新型「X5 プロテクションVR6」のキャビン空間では、ラグジュアリークラスらしい、ゆったりとしたスペースと高めのシート・ポジションとなっている。このプロテクション車両は、最適な快適性と安全性を実現するため、4シーター・レイアウトを採用。プロテクション機能が効果的に統合されており、乗員はBMW X5の標準仕様とまったく同じ広さと座り心地を実感することができる。また、トランクの積載量は500リットル、最大積載量は475キログラムに増加している。

新しいデザインのコックピットは、プレミアムなインテリアの雰囲気に加え先進性も与えられている。
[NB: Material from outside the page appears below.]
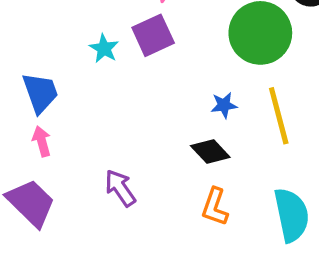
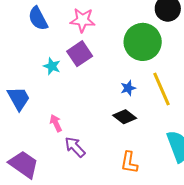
pink arrow: (42, 141) -> (56, 123), moved
orange L-shape: (215, 207) -> (129, 162), moved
1枚のガラスカバーに配置されたフルデジタルのBMWカーブドディスプレイも装備されており、ドライバー席の12.3インチのインフォディスプレイと、14.9インチのコントロールディスプレイで構成されている。

新型「X5 プロテクションVR6」には、スポーツシートが標準装備されており、俊敏なハンドリングでも乗員をしっかりサポートする。シートは運転席のメモリー機能を含む電動調整が可能となっており、シートヒーターも標準装備されている。新しいSensafinシートレザーは4色から選択することができ、オプションで、シート・ベンチレーションとマッサージ機能を付けることもできる。

パワーユニットは4.4L V8マイルドハイブリッドを搭載!
足回りにはプロフェッショナル・サスペンションを採用!

プロテクション仕様車では装甲性能だけでなく、走行の継続性能も重要視される。パワーユニットには、4.4リッターV8エンジンを中心とするマイルドハイブリッドが搭載されている。中心となるV8エンジンには、クロスバンク・エキゾースト・マニホールド、バンク対称ターボ・チャージャー、外部エンジン・オイル冷却による熱力学的なメリットが活用されている。8速ステップトロニック・トランスミッションのハウジングに組み込まれた電気モーターは、最大12馬力の出力と200Nm(※20.39kgm)のトルクを発生し、走り出しをサポート。
(※編集部換算値)

この新しいドライブ・システムは、最高出力530馬力、最大トルク750Nm(※76.47kgm)を発生し、0-100 km/h加速をわずか5.9秒で達成する。プロテクション・モデルの最高速度は、電子制御により210 km/hに抑えられている。

また、新型「X5 プロテクションVR6」には、アクティブ・ステアリングとアクティブ・ロール・スタビライゼーションが搭載されている。アクティブ・ステアリングは、路面速度に応じて後輪を前輪と同じ方向または逆方向に回転させることで、高速走行時の車両制御性を高めるとともに、市街地走行や操縦時の俊敏性を向上させる。一方、アクティブ・ロール・スタビライゼーションは、高速でコーナーを曲がる際のボディのロールと、直線を走行する際に車両の片側に生じる路面の凹凸による邪魔な影響の両方を低減することができる。